Kesenjangan antara biaya telur dan inflasi umum bahan makanan menceritakan semuanya. Sementara harga bahan makanan biasa naik sekitar 1.8% per tahun, telur melonjak jauh melampaui tingkat tersebut. Perkiraan menunjukkan tren ini akan berlanjut hingga tahun 2025 dan seterusnya, karena para ahli pertanian memprediksi kenaikan lebih lanjut sebelum ada bantuan yang berarti bagi konsumen.
Badai Sempurna: Flu Burung Menghancurkan Peternakan Unggas
Pendorong utama di balik mahalnya telur bukanlah biaya energi atau kekuatan pasar biasa—melainkan penyakit. Virus flu burung H5N1 telah menghancurkan populasi unggas Amerika sejak muncul selama pandemi COVID-19. Menurut CDC, lebih dari 145 juta burung telah terinfeksi sejak Januari 2022, secara mendasar mengubah dinamika pasokan telur nasional.
Virus ini menciptakan krisis berantai dalam operasi pertanian. Ketika satu burung terdeteksi positif, protokol mengharuskan peternak untuk menebang seluruh kawanan sebagai langkah pengendalian. Beberapa operasi pertanian terpaksa mengulangi proses yang menghancurkan ini berkali-kali selama beberapa tahun terakhir, secara efektif menghancurkan populasi pembiakan dan mencegah pemulihan.
Wabah saat ini jauh lebih besar dari insiden sebelumnya. Selama kejadian flu burung tahun 2015, sekitar 50 juta unggas dibunuh, menyebabkan lonjakan sementara dari sekitar $2 menjadi $3 per lusin. Namun, harga kembali normal pada musim semi 2016. Situasi saat ini jauh lebih buruk—data terbaru menunjukkan bahwa lebih dari 30 juta ayam petelur telah dieliminasi sejak akhir 2024 saja, menciptakan kekurangan yang terus-menerus di beberapa negara bagian.
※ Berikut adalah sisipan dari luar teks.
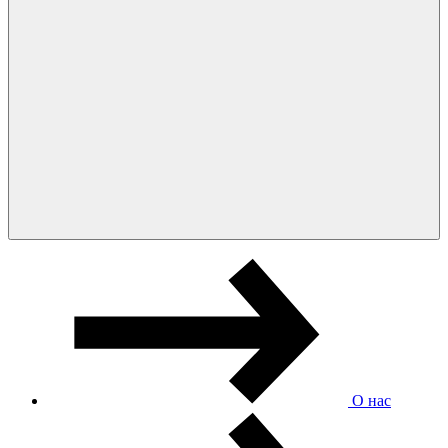
О нас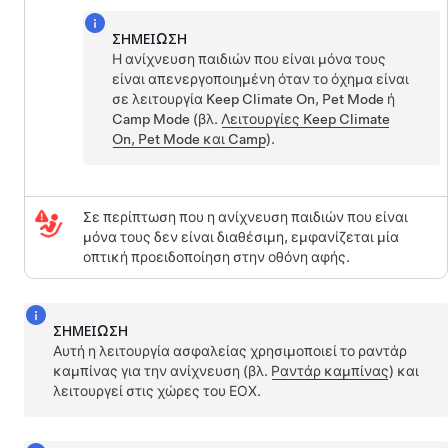
ΣΗΜΕΊΩΣΗ
Η ανίχνευση παιδιών που είναι μόνα τους
είναι απενεργοποιημένη όταν το όχημα είναι
σε λειτουργία Keep Climate On,
Pet Mode
ή
Camp Mode (βλ.
Λειτουργίες Keep Climate
On, Pet Mode και Camp
).
Σε περίπτωση που η ανίχνευση παιδιών που είναι
μόνα τους δεν είναι διαθέσιμη, εμφανίζεται μία
οπτική προειδοποίηση στην οθόνη αφής.
ΣΗΜΕΊΩΣΗ
Αυτή η λειτουργία ασφαλείας χρησιμοποιεί το ραντάρ
καμπίνας για την ανίχνευση (βλ.
Ραντάρ καμπίνας
) και
λειτουργεί στις χώρες του ΕΟΧ.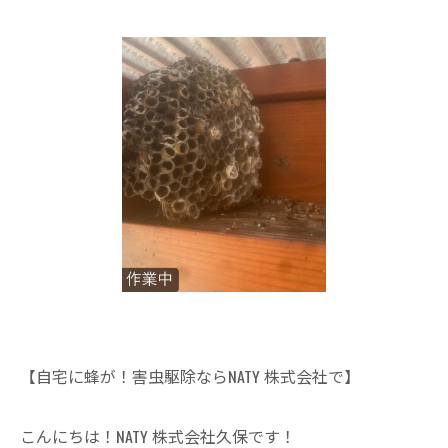
【自宅に蜂が！害虫駆除ならNATY 株式会社で】
こんにちは！NATY 株式会社久保です！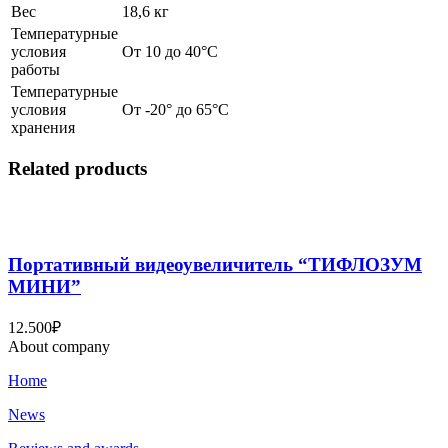
Вес
18,6 кг
Температурные
условия
От 10 до 40°C
работы
Температурные
условия
От -20° до 65°C
хранения
Related products
Портативный видеоувеличитель “ТИФЛОЗУМ
МИНИ”
12.500
₽
About company
Home
News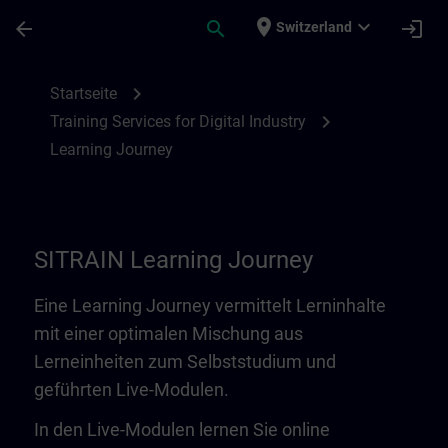
Für Hauptinhalt überspringen
Seite wurde geladen
place
expand_more
arrow_back
search
login
Switzerland
Learning Journey | SITRAIN
chevron_right
Startseite
chevron_right
Training Services for Digital Industry
Learning Journey
SITRAIN Learning Journey
Eine Learning Journey vermittelt Lerninhalte
mit einer optimalen Mischung aus
Lerneinheiten zum Selbststudium und
geführten Live-Modulen.
In den Live-Modulen lernen Sie online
Lonjakan Harga Melampaui Preseden Sejarah
Perbedaan antara pasar saat ini dan gangguan sebelumnya terletak pada waktu dan skala. Wabah sebelumnya menyebabkan lonjakan sementara yang terselesaikan dalam beberapa bulan. Kondisi saat ini menunjukkan pola yang berbeda. Kombinasi dari sirkulasi flu burung yang terus-menerus, siklus penebangan berulang, dan tekanan inflasi yang lebih luas berarti telur yang mahal telah menjadi masalah struktural daripada kejutan sementara.
Pengecer merespons kelangkaan dengan membatasi pembelian per individu. Beberapa jaringan toko kini membatasi pelanggan pada jumlah tertentu per transaksi, mencerminkan kendala pasokan yang nyata daripada strategi penetapan harga. Ransum ini mencerminkan tingkat keparahan gangguan pertanian yang mendasarinya.
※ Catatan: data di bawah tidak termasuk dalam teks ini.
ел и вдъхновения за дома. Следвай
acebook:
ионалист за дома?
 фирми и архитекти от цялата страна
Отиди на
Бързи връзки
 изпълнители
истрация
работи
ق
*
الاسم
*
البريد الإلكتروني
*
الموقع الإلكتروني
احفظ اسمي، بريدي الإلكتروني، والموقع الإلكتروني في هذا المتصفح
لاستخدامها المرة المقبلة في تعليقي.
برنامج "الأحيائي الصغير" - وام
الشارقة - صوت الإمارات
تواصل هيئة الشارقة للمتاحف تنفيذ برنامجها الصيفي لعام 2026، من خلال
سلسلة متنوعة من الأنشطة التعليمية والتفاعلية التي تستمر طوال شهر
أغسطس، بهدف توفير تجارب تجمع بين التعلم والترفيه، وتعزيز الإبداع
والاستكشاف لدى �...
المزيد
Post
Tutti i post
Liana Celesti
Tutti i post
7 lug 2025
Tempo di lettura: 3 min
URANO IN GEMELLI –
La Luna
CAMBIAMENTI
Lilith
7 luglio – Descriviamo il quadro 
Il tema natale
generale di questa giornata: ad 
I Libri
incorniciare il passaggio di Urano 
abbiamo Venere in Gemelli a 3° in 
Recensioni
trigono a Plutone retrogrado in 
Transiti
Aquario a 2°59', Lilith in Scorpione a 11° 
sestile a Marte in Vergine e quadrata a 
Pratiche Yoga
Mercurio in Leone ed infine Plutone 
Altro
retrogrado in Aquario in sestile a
Kapan Harga Telur Akan Stabil?
Pemimpin politik telah mengakui masalah ini. Dalam diskusi kebijakan terbaru, Wakil Presiden JD Vance secara langsung menanggapi kekhawatiran konsumen, menyarankan bahwa meskipun harga akhirnya akan turun, jadwalnya masih belum pasti. Fokus pemerintahan pada produksi energi bertujuan untuk mengurangi tekanan biaya yang lebih luas, meskipun energi bukan faktor utama yang mendorong mahalnya telur.
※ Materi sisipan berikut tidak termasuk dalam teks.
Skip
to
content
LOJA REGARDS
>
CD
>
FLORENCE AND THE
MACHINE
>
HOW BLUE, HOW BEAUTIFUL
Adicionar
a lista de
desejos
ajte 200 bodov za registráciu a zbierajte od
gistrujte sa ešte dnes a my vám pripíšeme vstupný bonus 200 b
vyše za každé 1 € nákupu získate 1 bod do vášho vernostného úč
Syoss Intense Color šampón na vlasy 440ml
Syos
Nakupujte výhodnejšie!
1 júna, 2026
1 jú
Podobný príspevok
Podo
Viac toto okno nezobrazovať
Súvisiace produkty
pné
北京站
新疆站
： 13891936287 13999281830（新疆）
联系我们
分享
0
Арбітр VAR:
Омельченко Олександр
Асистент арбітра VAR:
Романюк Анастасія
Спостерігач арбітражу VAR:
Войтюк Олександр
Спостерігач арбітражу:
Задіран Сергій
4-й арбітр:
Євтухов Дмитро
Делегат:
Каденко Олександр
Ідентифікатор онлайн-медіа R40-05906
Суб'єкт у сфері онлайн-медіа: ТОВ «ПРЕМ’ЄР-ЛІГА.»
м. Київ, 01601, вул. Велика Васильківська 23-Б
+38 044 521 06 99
Departemen Pertanian AS mempertahankan proyeksi yang menunjukkan tekanan berlanjut hingga 2025 dan ke tahun 2026. Tanpa perlambatan dramatis dalam transmisi virus atau percepatan pembangunan kawanan, konsumen harus mengantisipasi periode yang berkepanjangan dengan harga tinggi di toko bahan makanan. Timeline pemulihan tetap bersifat spekulatif, bergantung pada variabel termasuk efektivitas pengendalian penyakit, pemulihan kapasitas pembiakan, dan faktor normalisasi pasar yang masih di luar model prediksi saat ini.